Quando ci ritroviamo a girarci in continuazione nel letto durante la notte, la tentazione di ricorrere all’uso di farmaci per ottenere sollievo è davvero grande.

Tuttavia, nessun sonnifero sarà in grado di curare la causa della vostra insonnia, e alcuni possono addirittura peggiorare il problema nel lungo termine. Prima di assumere qualsiasi tipo di aiuto o farmaco per dormire, è opportuno rivolgersi al medico o al farmacista.

Integratori alimentari per l’insonnia

Il sonno e l' insonniaCi sono molti integratori dietetici a base di erbe che vengono commercializzati per i loro effetti favorenti il sonno. Alcuni rimedi, come la melissa o camomilla, sono generalmente innocui, mentre altri possono avere effetti collaterali e interferire con altri farmaci.

Premesso che gli effetti non sono uguali per tutti i pazienti, gli integratori più popolari sono: la melatonina e la valeriana.

La melatonina è un ormone naturale che viene prodotto dal corpo durante la notte. L’esperienza suggerisce che l’integrazione di melatonina può risultare efficace per l’uso a breve termine, soprattutto a prevenire o ridurre il mal di fuso. Tuttavia, occorre tenere presente che potrebbero insorgere potenziali effetti collaterali, tra cui la sonnolenza nel giorno successivo a quello dell’assunzione.

La valeriana è una pianta con effetti sedativi lievi che può aiutare a dormire meglio. Tuttavia, la qualità degli integratori a base di valeriana varia ampiamente.

I farmaci da banco per l’insonnia

L’ingrediente principale usato nella composizione dei farmaci da banco (OTC) come le classiche pillole per dormire è un antistaminico, generalmente impiegato per le allergie, febbri da fieno e sintomi del raffreddore comune. Questo tipo di farmaci sono destinati ad essere utilizzati solo per l’insonnia a breve termine. Gli esperti del sonno generalmente ne sconsigliano l’uso a causa della scarsa o del tutto mancante informazione circa effetti collaterali, efficacia, e loro sicurezza nel lungo termine.

Le pillole di sonnifero per l’insonnia

Considerando che i farmaci per il sonno possono dare un sollievo solo temporaneo, è meglio farne uso solo come ultima risorsa, e per un tempo limitato, in base alle necessità.

In primo luogo, provate a modificare le abitudini per quanto concerne il riposo, la vostra routine quotidiana, e le vostre attitudini sul sonno. E’ confermato come lo stile di vita e i cambiamenti comportamentali influenzano fortemente il problema insonnia.

Quando considerare una cura professionale per l’insonnia

Se hai provato le cure per l’insonnia e i trattamenti sopra elencati ed ancora continui ad avere problemi nell’ottenere la necessaria quantità di sonno, uno specialista medico del disturbo del sonno sarà in grado di aiutarti. Devi cercare un aiuto professionale per l’insonnia se:

  • La tua insonnia non risponde alle strategie di auto-aiuto;
  • La tua insonnia sta causando gravi problemi a casa, al lavoro o a scuola;
  • Stai provando sintomi inquietanti come dolore toracico o mancanza di respiro;
  • La tua insonnia si manifesta quasi ogni sera e sta peggiorando.

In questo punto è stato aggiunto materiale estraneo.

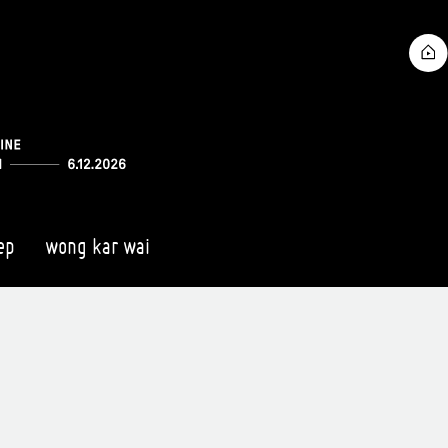
ep
wong kar wai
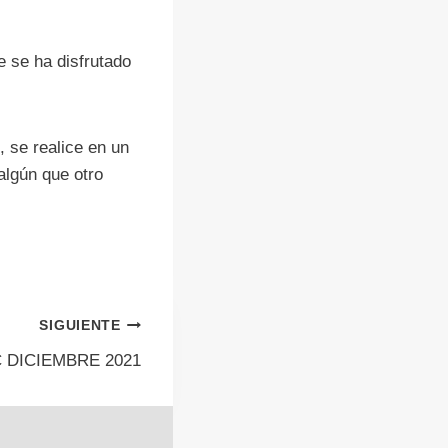
e se ha disfrutado
, se realice en un
algún que otro
SIGUIENTE
 DICIEMBRE 2021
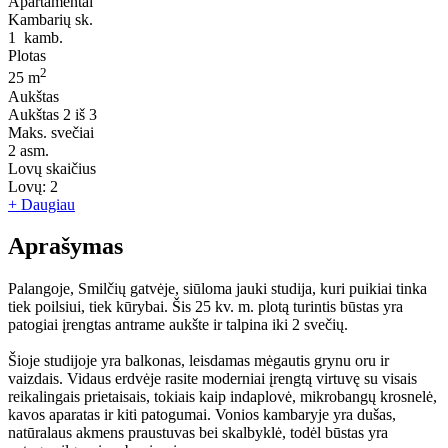
Apartamentai
Kambarių sk.
1
kamb.
Plotas
2
25 m
Aukštas
Aukštas
2 iš 3
Maks. svečiai
2
asm.
Lovų skaičius
Lovų:
2
+ Daugiau
Aprašymas
Palangoje, Smilčių gatvėje, siūloma jauki studija, kuri puikiai tinka
tiek poilsiui, tiek kūrybai. Šis 25 kv. m. plotą turintis būstas yra
patogiai įrengtas antrame aukšte ir talpina iki 2 svečių.
Šioje studijoje yra balkonas, leisdamas mėgautis grynu oru ir
vaizdais. Vidaus erdvėje rasite moderniai įrengtą virtuvę su visais
reikalingais prietaisais, tokiais kaip indaplovė, mikrobangų krosnelė,
kavos aparatas ir kiti patogumai. Vonios kambaryje yra dušas,
natūralaus akmens praustuvas bei skalbyklė, todėl būstas yra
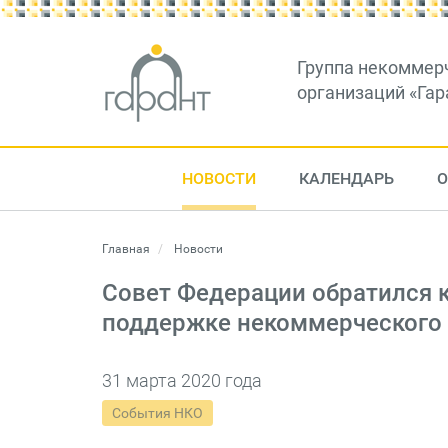
Группа некоммер
организаций «Гар
НОВОСТИ
КАЛЕНДАРЬ
О
Главная
Новости
Совет Федерации обратился к
поддержке некоммерческого 
31 марта 2020 года
События НКО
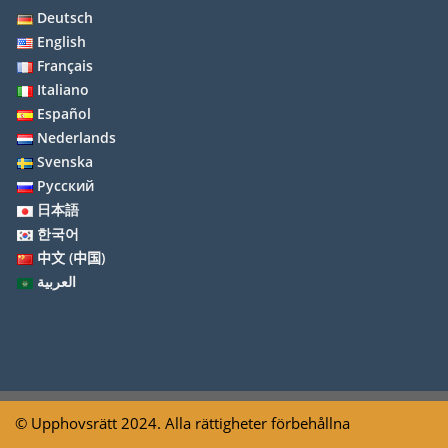
Deutsch
English
Français
Italiano
Español
Nederlands
Svenska
Русский
日本語
한국어
中文 (中国)
العربية
© Upphovsrätt 2024. Alla rättigheter förbehållna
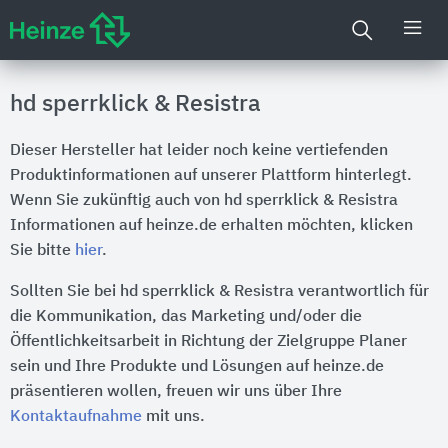
hd sperrklick & Resistra
Dieser Hersteller hat leider noch keine vertiefenden
Produktinformationen auf unserer Plattform hinterlegt.
Wenn Sie zukünftig auch von hd sperrklick & Resistra
Informationen auf heinze.de erhalten möchten, klicken
Sie bitte
hier
.
Sollten Sie bei hd sperrklick & Resistra verantwortlich für
die Kommunikation, das Marketing und/oder die
Öffentlichkeitsarbeit in Richtung der Zielgruppe Planer
sein und Ihre Produkte und Lösungen auf heinze.de
präsentieren wollen, freuen wir uns über Ihre
Kontaktaufnahme
mit uns.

Porta un diario del sonno con te. Il medico può essere in grado di diagnosticare una malattia o un disturbo che sta causando la tua insonnia, in alcuni casi può rivelarsi utile l’intervento di un terapeuta cognitivo-comportamentale.

La terapia cognitivo-comportamentale (CBT) per l’insonnia

La terapia cognitivo-comportamentale per l’insonnia si propone di migliorare le abitudini del sonno e i comportamenti. La parte cognitiva della CBT insegna a riconoscere e cambiare i pensieri che influenzano la capacità di dormire. Per esempio, può includere l’apprendimento  del modo per controllare o eliminare i pensieri negativi e le preoccupazioni che tengono sveglio un individuo. La parte comportamentale della CBT aiuta a sviluppare buone abitudini di sonno e ad evitare comportamenti che impediscono di dormire bene.

A seconda delle esigenze, il vostro terapista del sonno può raccomandare alcune di queste tecniche CBT:

  • Terapia di controllo dello stimolo;
  • Restrizione del sonno;
  • Igiene del sonno;
  • Miglioramento dell’ambiente;
  • Training di rilassamento;
  • Rimanendo passivamente sveglio;
  • Biofeedback.

Bisogna anche considerare che l’ approccio di trattamento più efficace può combinare diversi di questi metodi.